A flood and a meltdown

It was a rough weekend. The culminating moment came when a little birdie informed me that there was water pouring from the sink onto the floor in the shared bathroom. We were mere moments away from leaving the house for an hour or two to attend a Power Team performance at an area church. (The Power Team is a ministry of athletes/weight lifters who do amazing feats of strength with a message.)

When I walked into the bathroom, there was about a half-inch of water on the floor already and a cascade trickling down the three drawers next to the sink like a waterfall. I lost count of how many towels I laid on the floor to try to sop up the worst of it before my mom arrived a few minutes later with a wet/dry vac in tow.

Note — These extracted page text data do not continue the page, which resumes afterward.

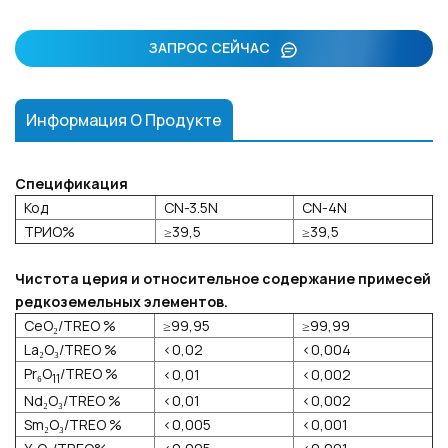
ЗАПРОС СЕЙЧАС
Информация О Продукте
Спецификация
Код
CN-3.5N
CN-4N
ТРИО%
≥39,5
≥39,5
Чистота церия и относительное содержание примесей
редкоземельных элементов.
CeO₂/TREO %
≥99,95
≥99,99
La₂O₃/TREO %
<0,02
<0,004
Pr₆O
/TREO %
<0,01
<0,002
11
Nd₂O₃/TREO %
<0,01
<0,002
Sm₂O₃/TREO %
<0,005
<0,001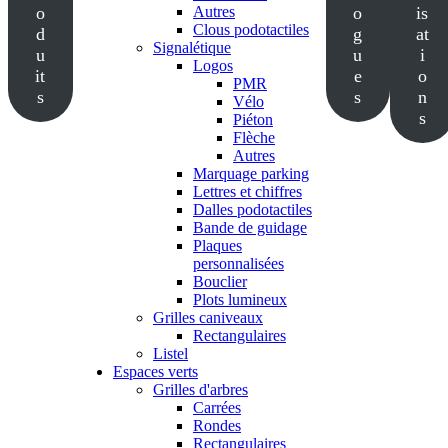
o
Autres
o
is
Clous podotactiles
d
g
at
Signalétique
u
u
i
Logos
it
e
o
PMR
s
s
n
Vélo
s
Piéton
Flèche
Autres
Marquage parking
Lettres et chiffres
Dalles podotactiles
Bande de guidage
Plaques
personnalisées
Bouclier
Plots lumineux
Grilles caniveaux
Rectangulaires
Listel
Espaces verts
Grilles d'arbres
Carrées
Rondes
Rectangulaires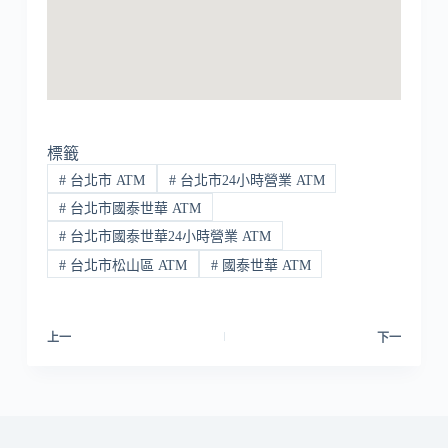
標籤
#
台北市 ATM
#
台北市24小時營業 ATM
#
台北市國泰世華 ATM
#
台北市國泰世華24小時營業 ATM
#
台北市松山區 ATM
#
國泰世華 ATM
上一
下一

She approached the situation much more calmly than I felt. I was frazzled, angry and exhausted. “Not Me” had struck again, and this time, it wasn’t just marker on the closet shelf, candy wrappers hidden under the couch or too much toilet paper in the commode. After we vacuumed out the under-vanity drawers and got the floor as dry as possible, I barked at the boys – still not knowing who the culprit was – and sent them to separate rooms of the house until the interrogation could commence.

Then, I had a pity party … a complete I-don’t-think-I-can-do-this blubbering mess. All of the until-now little things that had transpired over the past several days landed on my shoulders in one heaping lump, and I folded. I wanted Lane home, and I wanted him home NOW. I wanted Nathan back, and I wanted him back NOW. I wanted to forget Sunday morning’s sermon about the prodigal son’s father who quickly and exuberantly forgave him.

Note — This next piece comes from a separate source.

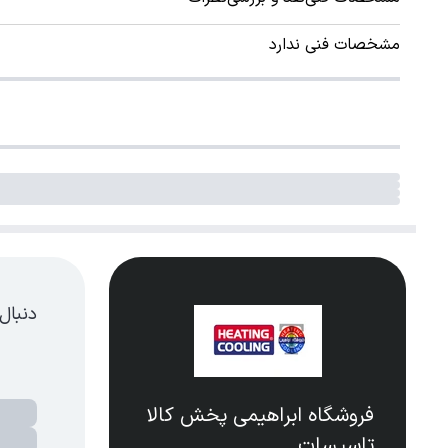
مشخصات فنی ندارد
دنبال
فروشگاه ابراهیمی پخش کالا
تاسیسات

We didn’t make it to the Power Team show. The big kids were very disappointed, but they [wisely] sensed that it wouldn’t be to their advantage to whine about it. Ry finally confessed to the incident, though Ri was an accomplice. The Preschool Pandemonium Pair thought it would be funny to plug the sink and watch it fill up, *sigh.

When I grow up …

I thought I would share some snippets of conversations that I’ve had with a few of the boys in recent days about what they want to be when they grow up:

Ri: ” I want to fly a plane – no, a jet – and it’s gonna have fire-flames on it. And it’ll go ‘zooooom!'”

Ry: “Well, I’m not gonna have a jet. I’ll have a – What is it when you fly into space? – [My response: “A rocketship?”] – Yeah, a rocket, and I’m gonna fly to Mercury. [My response: “I hope it’s a really thick rocket, b/c Mercury is REALLY hot!”]

Ri: “I don’t want to marry when I grow up.”

Ry: “I do want to marry when I grow up. My mommy [his wife] and I will live in California, and you’ll have to fly on a plane to visit me, Mommy, cuz I’ll be far away.”

A: “I’m going to be a chocolate scientist and live in Hershey, Pennsylvania. I’m going to discover new flavors of chocolate. I’m going to build a house totally out of Legos and all the furniture and everything will be made out of Legos.”

If I only had courage

I follow a few publishers & literary agents on Twitter, and I love reading their comments. They often write snarky quips about what not to do. Some of the warnings are so blatantly ridiculous, it gives me hope that maybe my pipedream isn’t so far-fetched, after all.  I should build up my courage to submit another query.

Rejection sucks, but if I don’t submit, I’ll never get published!